The Danes call it smørrebrød, which usually refers to a buttered rye bread base topped with meat, seafood, various spreads, garnishes and the likes. Le Pavé at the cheerful Gråbrødretorv Square serves up a notched-up array of smørrebrød, and all three varieties that we tried were delish. The first of these had a topping of herring with a creamy curry sauce, a half egg and capers. The second was topped with smoked salmon (smoked in-house, mind you) and shrimp with a dollop of mayo and dill. The third was essentially a tartlet with chicken, mushroom and greens.

Three varieties of smørrebrød

A short walk and some sight-seeing later, our next stop was Torvehallerne, a large indoor food market that offers local produce, as well as artisanal and gourmet food stuff. We started with some fiskefrikadeller (cod fish cakes) with rye bread, pickled turnip, a rémoulade and a wedge of lemon. The combination tasted really, really good. A proper winner.

Fiskefrikadeller

Next up was some frikadeller (meatballs) and flæskesteg (roast pork belly) with a beetroot relish. The pork belly had a nice crisp skin on it, and the meatballs were juicy and delicious. That beet relish was such a star, though, that it nearly outshone the mainstays.

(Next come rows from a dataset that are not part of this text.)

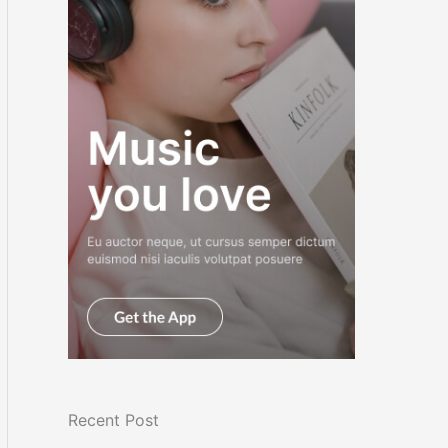
Recent Post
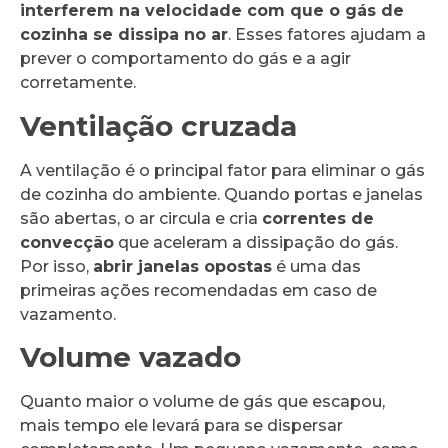
interferem na velocidade com que o gás de
cozinha se dissipa no ar
. Esses fatores ajudam a
prever o comportamento do gás e a agir
corretamente.
Ventilação cruzada
A ventilação é o principal fator para eliminar o gás
de cozinha do ambiente. Quando portas e janelas
são abertas, o ar circula e cria
correntes de
convecção
que aceleram a dissipação do gás.
Por isso,
abrir janelas opostas
é uma das
primeiras ações recomendadas em caso de
vazamento.
Volume vazado
Quanto maior o volume de gás que escapou,
mais tempo ele levará para se dispersar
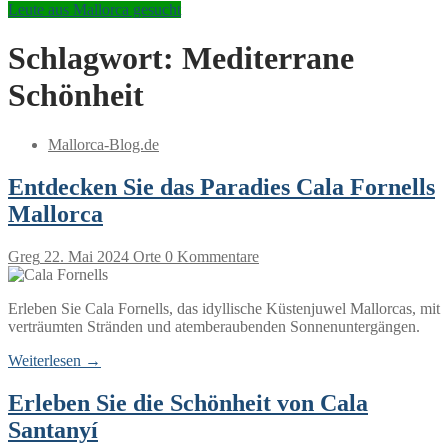
Leute aus Mallorca gesucht
Schlagwort:
Mediterrane
Schönheit
Mallorca-Blog.de
Entdecken Sie das Paradies Cala Fornells
Mallorca
Greg
22. Mai 2024
Orte
0 Kommentare
Erleben Sie Cala Fornells, das idyllische Küstenjuwel Mallorcas, mit
verträumten Stränden und atemberaubenden Sonnenuntergängen.
Weiterlesen →
Erleben Sie die Schönheit von Cala
Santanyí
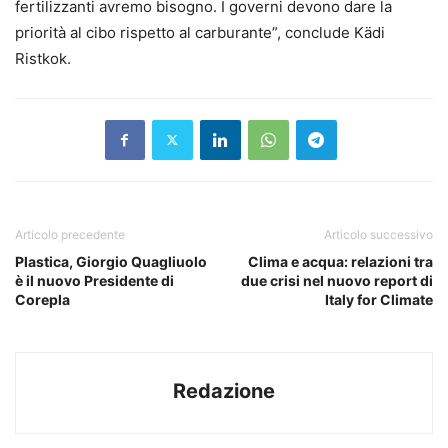
fertilizzanti avremo bisogno. I governi devono dare la
priorità al cibo rispetto al carburante”, conclude Kädi
Ristkok.
Articolo precedente
Articolo successivo
Plastica, Giorgio Quagliuolo
Clima e acqua: relazioni tra
è il nuovo Presidente di
due crisi nel nuovo report di
Corepla
Italy for Climate
Redazione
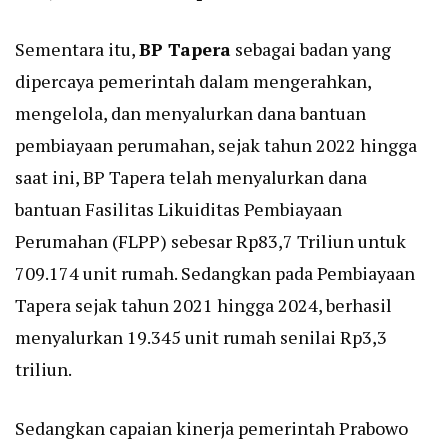
Sementara itu,
BP Tapera
sebagai badan yang
dipercaya pemerintah dalam mengerahkan,
mengelola, dan menyalurkan dana bantuan
pembiayaan perumahan, sejak tahun 2022 hingga
saat ini, BP Tapera telah menyalurkan dana
bantuan Fasilitas Likuiditas Pembiayaan
Perumahan (FLPP) sebesar Rp83,7 Triliun untuk
709.174 unit rumah. Sedangkan pada Pembiayaan
Tapera sejak tahun 2021 hingga 2024, berhasil
menyalurkan 19.345 unit rumah senilai Rp3,3
triliun.
Sedangkan capaian kinerja pemerintah Prabowo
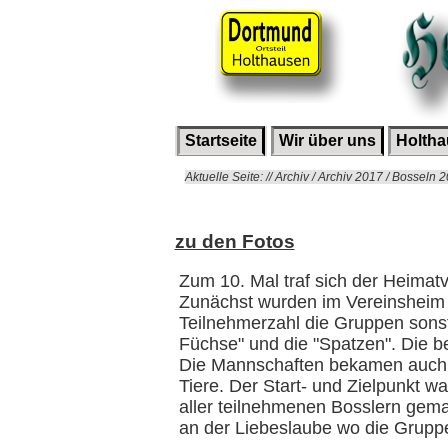
Startseite
Wir über uns
Holth
Aktuelle Seite: // Archiv / Archiv 2017 / Bosseln 
zu den Fotos
Zum 10. Mal traf sich der Heimat
Zunächst wurden im Vereinsheim d
Teilnehmerzahl die Gruppen sonst
Füchse" und die "Spatzen". Die 
Die Mannschaften bekamen auch 
Tiere. Der Start- und Zielpunkt w
aller teilnehmenen Bosslern gema
an der Liebeslaube wo die Gruppe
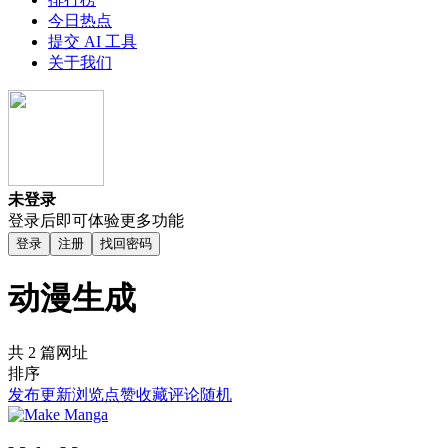
今日热点
提交 AI 工具
关于我们
未登录
登录后即可体验更多功能
登录
注册
找回密码
动漫生成
共 2 篇网址
排序
发布
更新
浏览
点赞
收藏
评论
随机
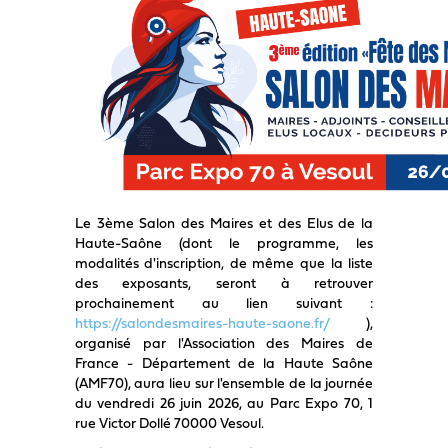
Le 3ème Salon des Maires et des Elus de la
Haute-Saône (dont le programme, les
modalités d'inscription, de même que la liste
des exposants, seront à retrouver
prochainement au lien suivant :
https://salondesmaires-haute-saone.fr/
),
organisé par l'Association des Maires de
France - Département de la Haute Saône
(AMF70), aura lieu sur l'ensemble de la journée
du vendredi 26 juin 2026, au Parc Expo 70, 1
rue Victor Dollé 70000 Vesoul.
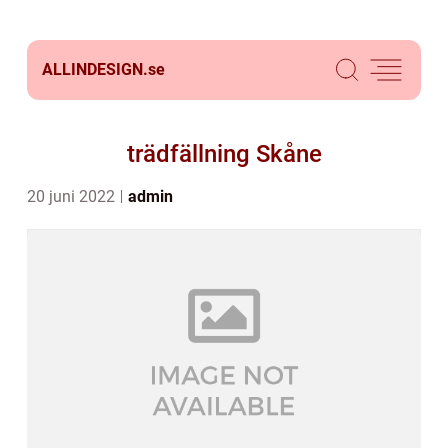
ALLINDESIGN.
se
trädfällning Skåne
20 juni 2022
admin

Frikadeller and flæskesteg

Our guide Fabrine had picked up some Danish pastries from Emmerys for us to taste. Now, when the Danes say “Danish pastries”, they don’t mean the standard pastries that we generically refer to as Danish pastries anywhere and everywhere. They’re actual a much wider variety of authentic pastries with different components and flavours. The first (and my favourite!) was tebirkes, a flaky folded pastry with a layer of marzipan within and a layer of poppy seeds on top. It was yummy!

Tebirkes

Next was a classic spandauer pastry (familiar in appearance to most, I’m sure), but with a filling that we don’t often come across – rhubarb. I liked the sweet and tart balance of it. There was also a cardamom snurre (knotted bun), which was a refreshing difference from the more common cinnamon bun, kokostoppe (coconut cake – see Malmö) with chocolate on top, and the rich, dense and not-too-sweet rumkugler (chocolate rum balls).

Clockwise from bottom L: rhubarb spandauer, chocolate kokostoppe, rumkugler, cardamom snurre

Our final stop was at Summerbird, a Danish organic gourmet chocolatier. Of course, we tried everybody’s favourite flødeboller, a delightful tea cake with a biscuit base, marshmallow filling and chocolate coating. It was lovely. They also do a rhubarb version of it (there was a hint of tartness in the filling of this one), as well as many other flavoured gourmet chocolates. In the image with the classic flødeboller are amber chocolates with a hazelnut topping and a passion fruit filling.

We washed our tastings down with a beverage that was rather novel to us – sparkling rhubarb with vanilla. Enjoyably refreshing. And yes, the Danes are pretty innovative with their rhubarb!

Sparkling rhubarb with vanilla

Earlier on in the day, while on a walking tour of the city, Fabrine also introduced us to a couple of other sweet treats. The first was kanelbrød (cinnamon swirl bread), which was a fair bit different from the comparatively softer and smoother cinnamon bun.

Kanelbrød

The second was kransekage, a lovely little traditional cake made with marzipan. Perhaps a little on the sweet side for some, yes, but quite charming in its own way, I thought.